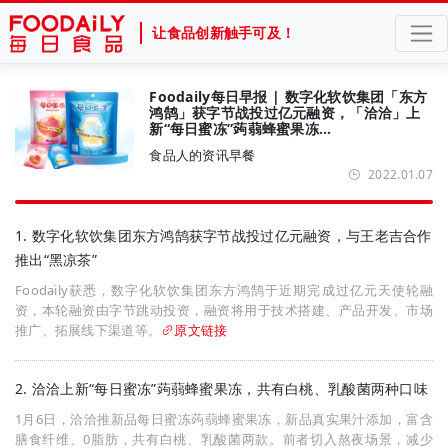
让食品创新触手可及！
Foodaily每日早报 | 数字化软饮集团「东方
鸿鹄」获字节战投过亿元融资，「洽洽」上
新“每日蜜冻”蒟蒻蜂蜜果冻…
食品人的资讯早餐
2022.01.07
1. 数字化软饮集团东方鸿鹄获字节战投过亿元融资，与王老吉合作
推出“黑凉茶”
Foodaily获悉，数字化软饮集团东方鸿鹄于近期完成过亿元天使轮融
资，本轮融资由字节跳动投资，融资将用于技术搭建、产品开发、市场
推广、拓展线下渠道等。
原文链接
2. 洽洽上新“每日蜜冻”蒟蒻蜂蜜果冻，共有白桃、乳酸菌两种口味
1月6日，洽洽推新品每日蜜冻蒟蒻蜂蜜果冻，新品真实果汁添加，富含
膳食纤维、0脂肪，共有白桃、乳酸菌两款。前者切入熬夜场景，减少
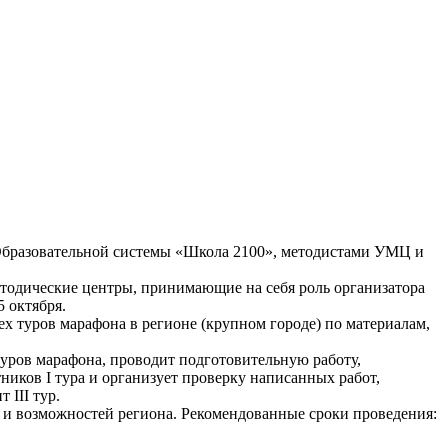
 Образовательной системы «Школа 2100», методистами УМЦ и
одические центры, принимающие на себя роль организатора
 октября.
ех туров марафона в регионе (крупном городе) по материалам,
туров марафона, проводит подготовительную работу,
ников I тура и организует проверку написанных работ,
 III тур.
й и возможностей региона. Рекомендованные сроки проведения:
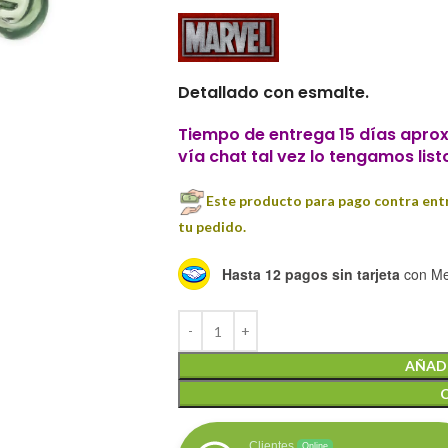
Detallado con esmalte.
Tiempo de entrega 15 días aprox
vía chat tal vez lo tengamos list
Este producto para pago contra entr
tu pedido.
Hasta 12 pagos sin tarjeta
con Me
AÑADI
Clientes
Online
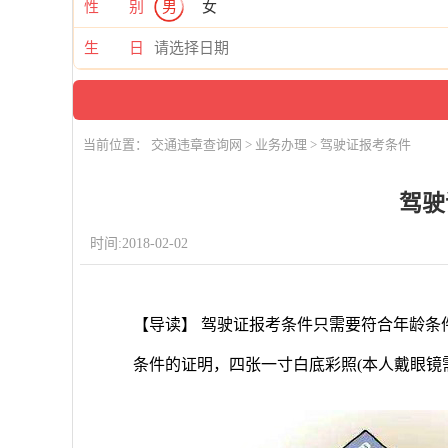
性 别
男
女
生 日
当前位置：
交通违章查询网
>
业务办理
> 驾驶证报考条件
驾驶
时间:2018-02-02
【导读】 驾驶证报考条件只需要符合年龄条
条件的证明，四张一寸白底彩照(本人戴眼镜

━━━━━━━━━━━━━━━━━━━━━━━━━━━━━━

ABOUT THIS EXERCISE.
Repeat nothing but the lines from the one containing "Hasta 12 pagos sin tarjeta" through the end of the entries, exactly, and skip the pictures.

EXERCISE ANSWER.
Hasta 12 pagos sin tarjeta
con Me
AÑADI
Clientes
Online
性 别
男
女
生 日
当前位置：
交通违章查询网
>
业务办理
> 驾驶证报考条件
驾驶
时间:2018-02-02
【导读】 驾驶证报考条件只需要符合年龄条
条件的证明，四张一寸白底彩照(本人戴眼镜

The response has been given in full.